Fransa'nın kuzeydoğusunda İsviçre, Almanya ve Luxemburg ile komşu, Vosges Dağları ile Ren nehri arasında kalan kendine has serin iklimli mikro kliması ile 170 km'lik irili ufaklı küçücük kasabaları içinde barındıran belki de dünyanın en masalsı şarap bölgesini gezdik.

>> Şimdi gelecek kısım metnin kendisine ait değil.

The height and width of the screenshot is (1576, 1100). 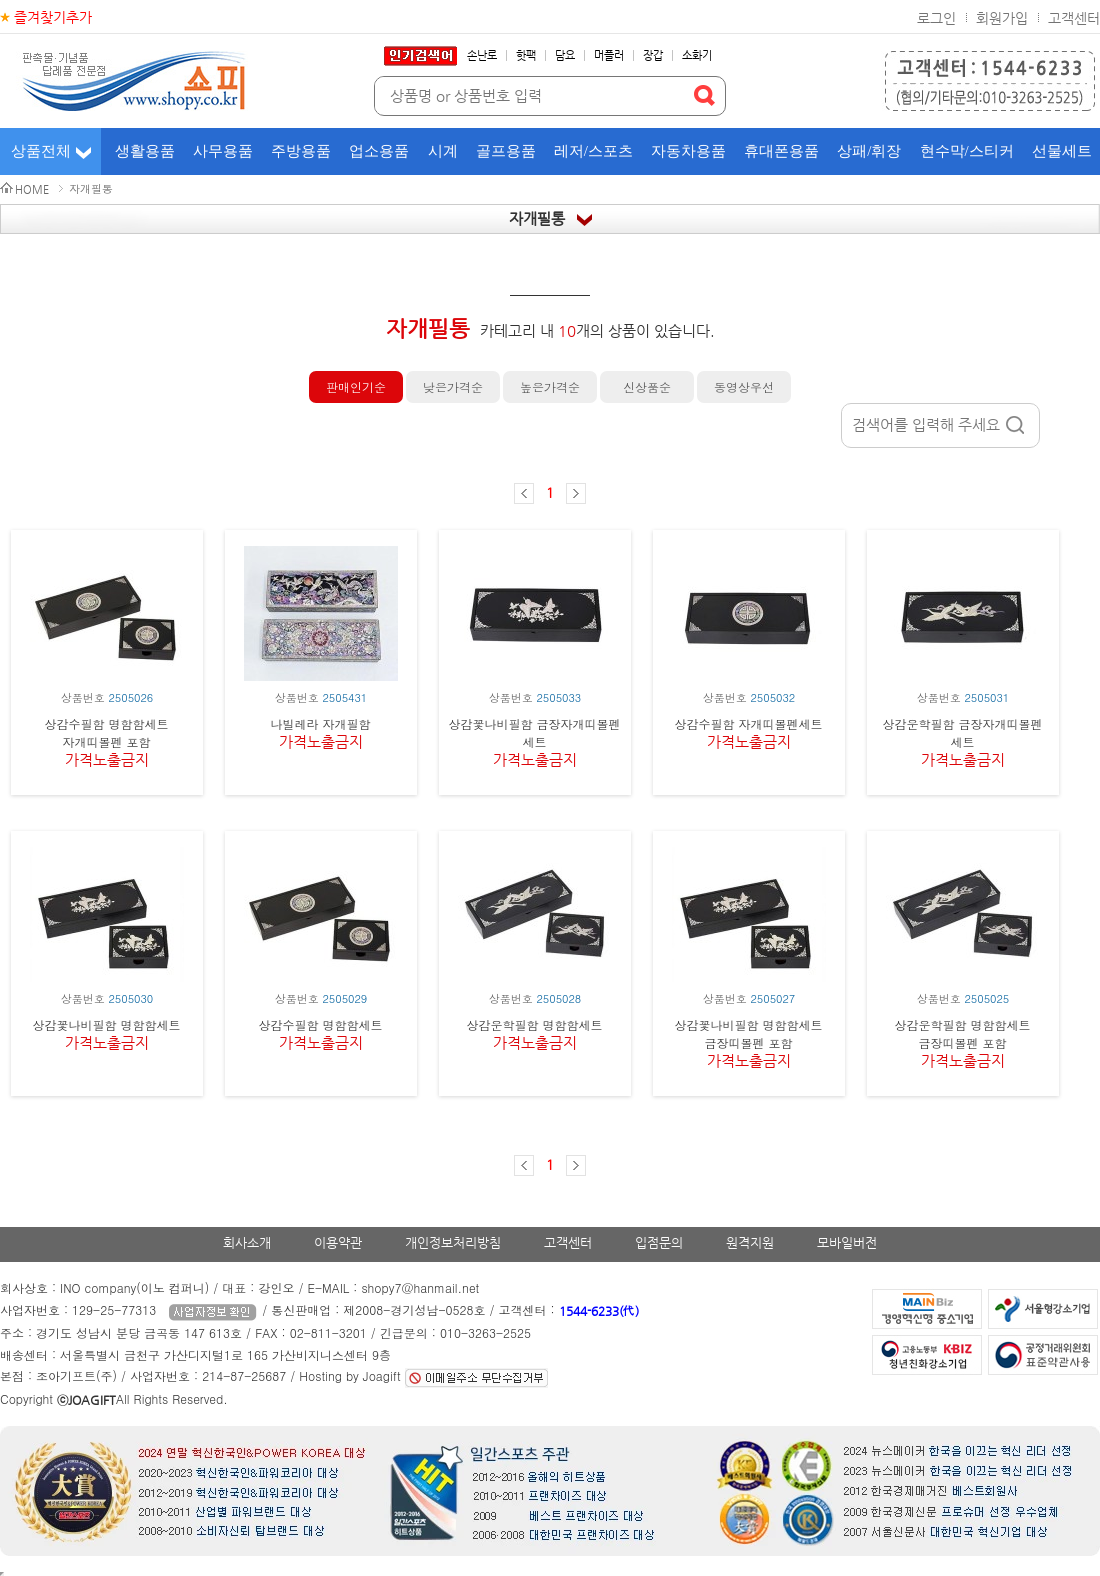 What do you see at coordinates (338, 1242) in the screenshot?
I see `이용약관` at bounding box center [338, 1242].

Bu bölgenin en önemli özelliği ünlü 1855 Fransız apelasyon sınıflandırmasında tüm Fransa'da uygulanan bölgesel isimlendirme, üretici ve asamblanj tekniklerinin dışında kendilerine özgü şişe tasarımı, oval, büyük ölçekli (6-10 ton arası) meşe fıçılar ve monosepaj üretim ve yine Fransa'da hiç olmayan etikette üzüm isminin yer alması bu bölgenin kendine özgü tarihsel sürecinin bir mirasıdır.
Fransa'nın en büyük şarap ihracatı yaptığı bölgelerin başında gelen Alsace'da dördü asil olmak üzere 7 çeşit beyaz üzümden şarap üretilir.

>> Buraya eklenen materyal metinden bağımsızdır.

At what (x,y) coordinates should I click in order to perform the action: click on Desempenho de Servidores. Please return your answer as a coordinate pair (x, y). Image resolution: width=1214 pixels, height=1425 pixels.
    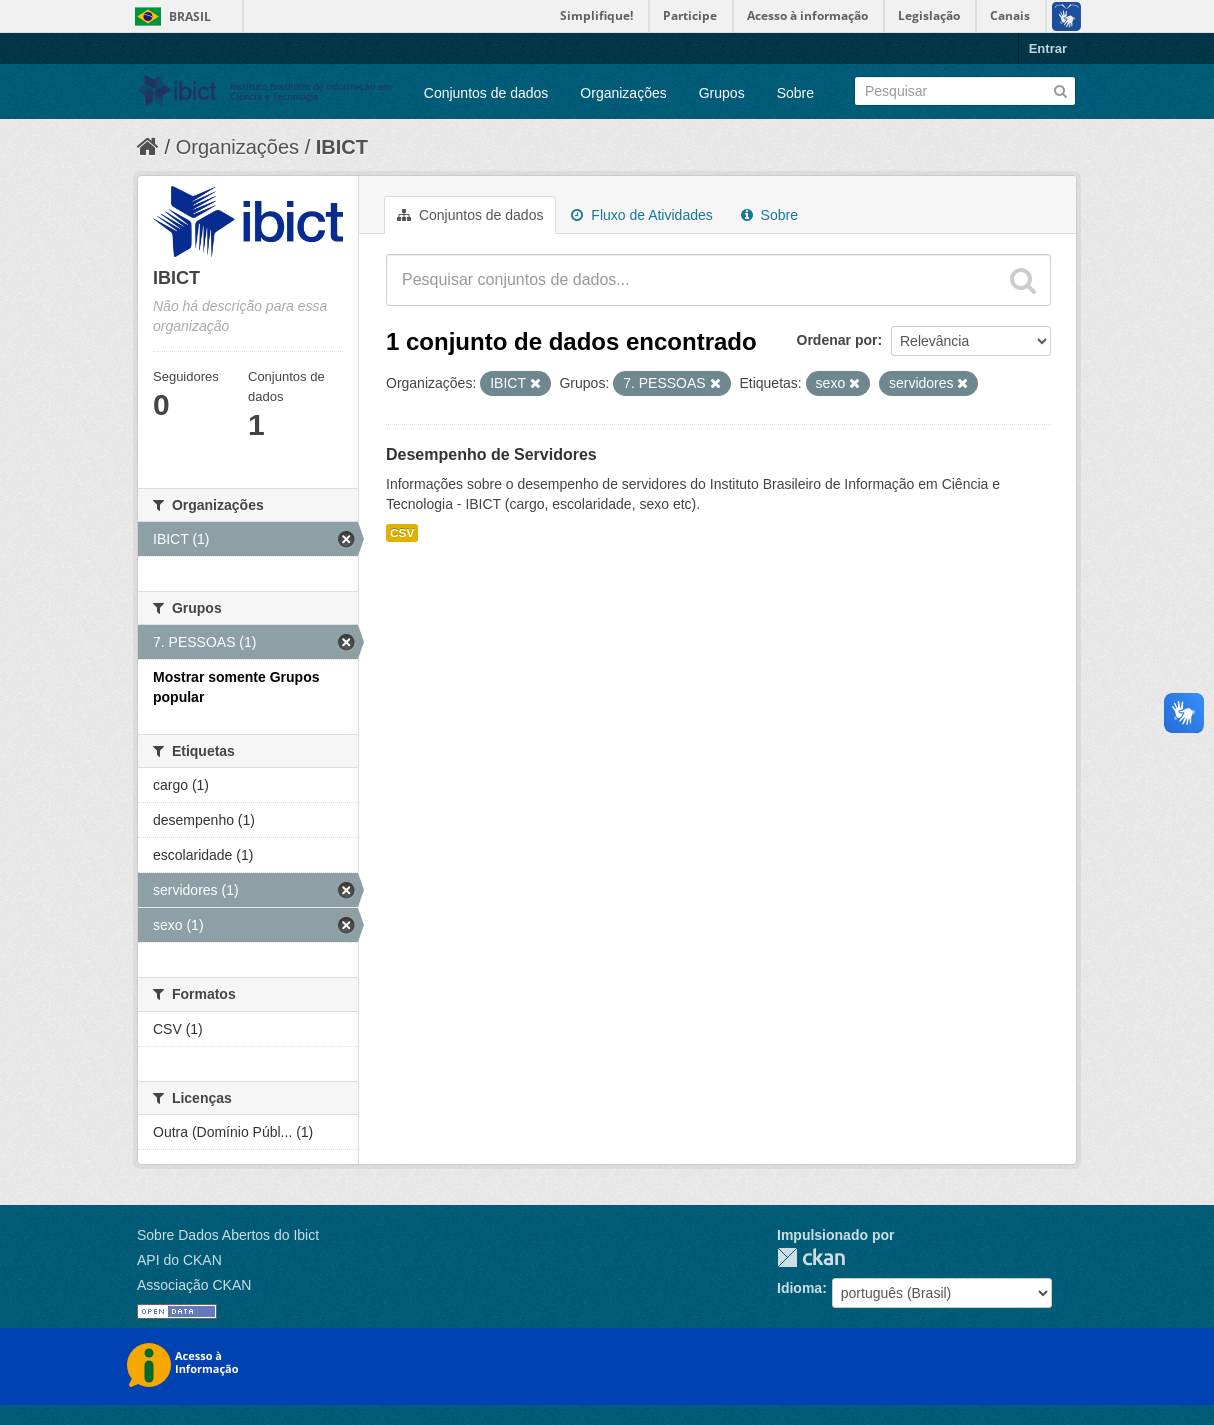
    Looking at the image, I should click on (491, 454).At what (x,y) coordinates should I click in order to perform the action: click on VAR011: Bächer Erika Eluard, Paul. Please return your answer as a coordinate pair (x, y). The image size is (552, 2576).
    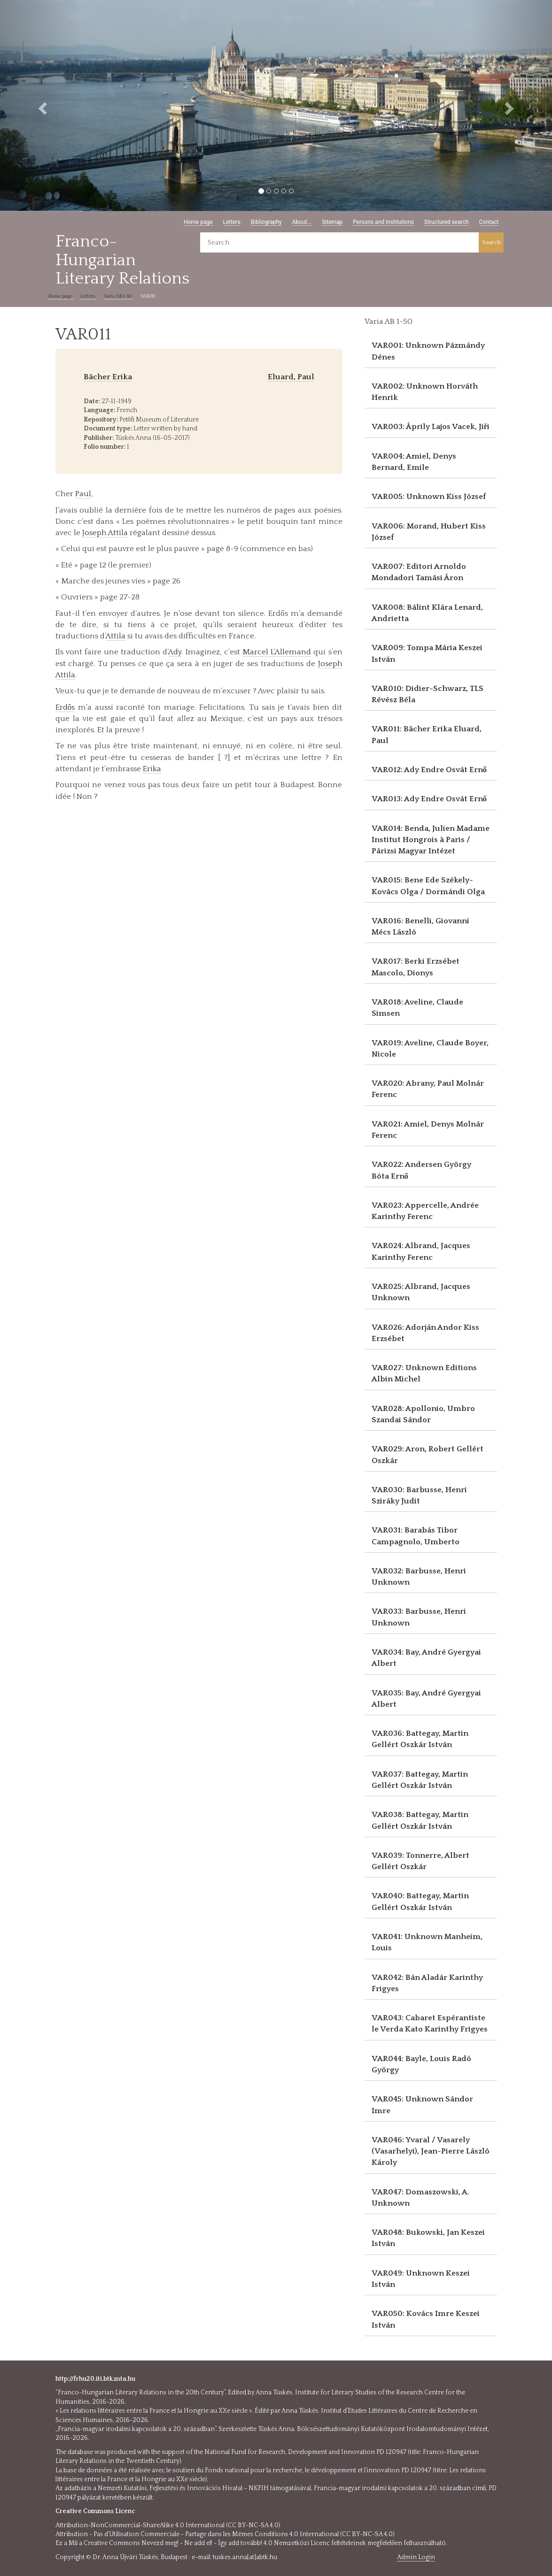
    Looking at the image, I should click on (427, 734).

İlk dördü çok daha güçlü, aromatik ve dengeli şaraplar veren daha soylu üzüm türleridir.
Bu serin iklimli bölgede biraz zorlama da olsa Pinot Noir üzümünden yapılan iddiasız şirin kırmızı sofra şarapları da üretilmektedir.

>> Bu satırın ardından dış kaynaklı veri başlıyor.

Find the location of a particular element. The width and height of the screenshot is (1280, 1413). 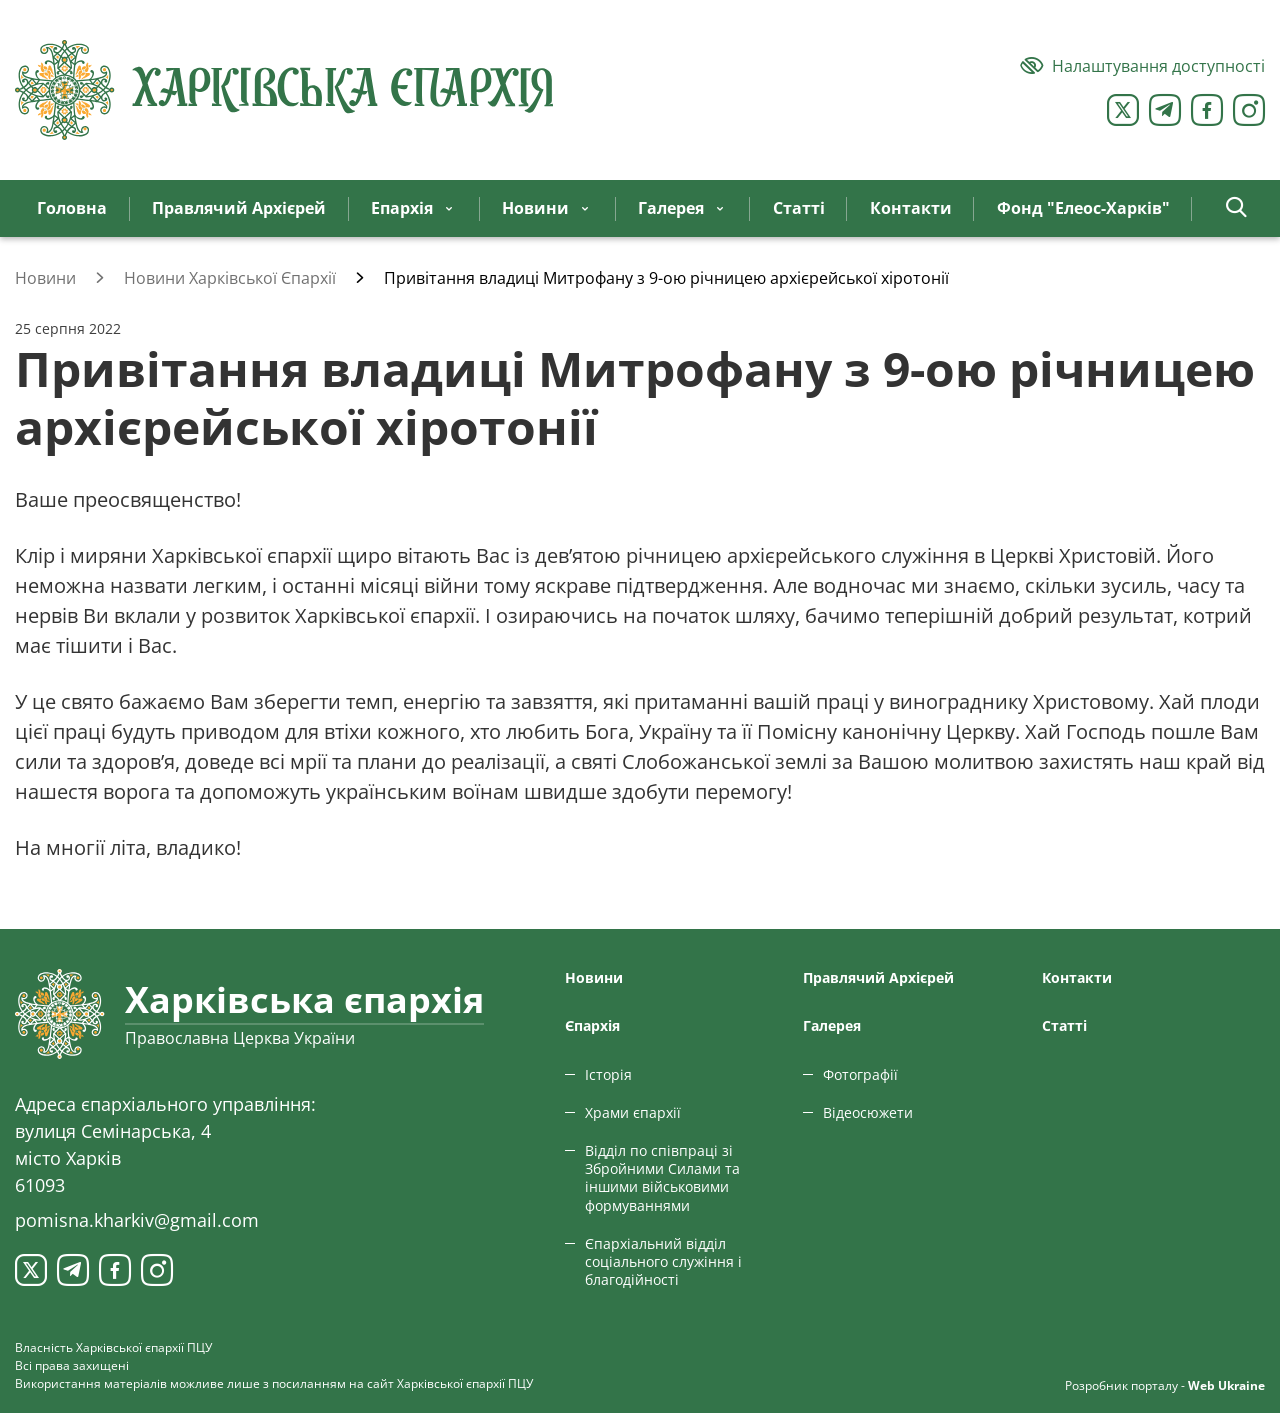

[Версія для людей з вадами зору] is located at coordinates (1142, 66).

Şarap isimlendirme hiyerarşisinin çok katı olduğu Fransa'da dünyanın en büyük ve en ünlü köpüklü şaraplarının üretildiği Champagne Bölgesi'nin komşusu olan Alsace, benzeri ve yakın mikro kliması ile çok daha ekonomik ve kolay ulaşılabilen Cremant D'alsace' ların cennetidir. Bu şirin baloncukların uçuştuğu şaraplar flüt kadehlerde çok büyük sürprizler yaratabiliyor.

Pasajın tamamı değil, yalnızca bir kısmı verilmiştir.